К осени дороги усыпаны мёртвыми лисами,


мёртвыми листьями,


мёртвыми яблочными лицами.


Фуры гоняют по ним, превращая их в новый пласт,


новый слой дороги, жизни, земли, перегноя,


ветер качает подсолнуха жёлтый глаз,


он глядит за лисами, за фурами, за луною,


как вечный свидетель закономерного упокоя,


как страж, отмеряющий каждому нить, говорящий:


«Жди».


Мёртвые лисы молча лежат на дорогах.


Едут фуры.


Идут дожди.

Драгоценный Б., как вы нынче? Надеюсь, вам


повезло хоть малость. Жалеете ли о чём-то?

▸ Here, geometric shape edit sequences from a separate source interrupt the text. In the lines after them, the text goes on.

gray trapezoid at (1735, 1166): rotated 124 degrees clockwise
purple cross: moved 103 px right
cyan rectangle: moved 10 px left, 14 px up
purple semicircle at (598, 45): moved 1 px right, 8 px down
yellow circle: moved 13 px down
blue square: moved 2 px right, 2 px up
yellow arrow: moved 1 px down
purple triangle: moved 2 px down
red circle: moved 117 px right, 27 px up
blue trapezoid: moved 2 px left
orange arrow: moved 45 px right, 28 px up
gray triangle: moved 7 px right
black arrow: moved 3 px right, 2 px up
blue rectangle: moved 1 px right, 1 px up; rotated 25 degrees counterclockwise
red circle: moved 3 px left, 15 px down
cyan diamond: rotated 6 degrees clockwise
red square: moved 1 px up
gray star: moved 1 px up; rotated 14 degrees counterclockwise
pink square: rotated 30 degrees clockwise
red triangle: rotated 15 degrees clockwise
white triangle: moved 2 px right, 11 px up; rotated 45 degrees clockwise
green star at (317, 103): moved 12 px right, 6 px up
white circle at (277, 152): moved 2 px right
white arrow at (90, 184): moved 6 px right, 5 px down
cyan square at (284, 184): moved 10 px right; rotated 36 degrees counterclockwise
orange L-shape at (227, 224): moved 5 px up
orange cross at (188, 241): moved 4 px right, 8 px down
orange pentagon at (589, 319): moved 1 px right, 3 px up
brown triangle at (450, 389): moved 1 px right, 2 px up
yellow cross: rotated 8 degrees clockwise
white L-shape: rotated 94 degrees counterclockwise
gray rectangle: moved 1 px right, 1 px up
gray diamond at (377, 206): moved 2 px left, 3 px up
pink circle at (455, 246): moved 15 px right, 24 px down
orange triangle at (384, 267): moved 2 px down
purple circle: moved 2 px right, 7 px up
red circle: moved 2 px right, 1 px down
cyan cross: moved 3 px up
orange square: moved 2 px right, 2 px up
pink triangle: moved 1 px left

У меня здесь – осеннее небо, окна провал


и молчанье. Не поболтать ни с богом, ни с чёртом.

Драгоценный Б., я неделю не говорю


ни единого слова. Незачем, да и не с кем.


Облака плывут по пустынному октябрю,


плачет ветер в столице, подобен рыданьям детским.

Драгоценный Б., уж если про вечный спор,


что достойно вечности, а что есть продукт побочный


человеческой мысли, то, право, наш разговор


забываю все больше, теряя в дымке молочной.

Драгоценный Б., мой заклятый и вечный враг,


мой наивный безумец, – что же, вы победили.


Я гляжу на небо. Подступает вечерний мрак,


за окном нацеплена туча на остром шпиле.

Позади аргументы наши тают, дрожат,


ибо что имеет значение, в самом деле,


если ваш расстрел состоялся семь дней назад,


если мой расстрел состоится через неделю?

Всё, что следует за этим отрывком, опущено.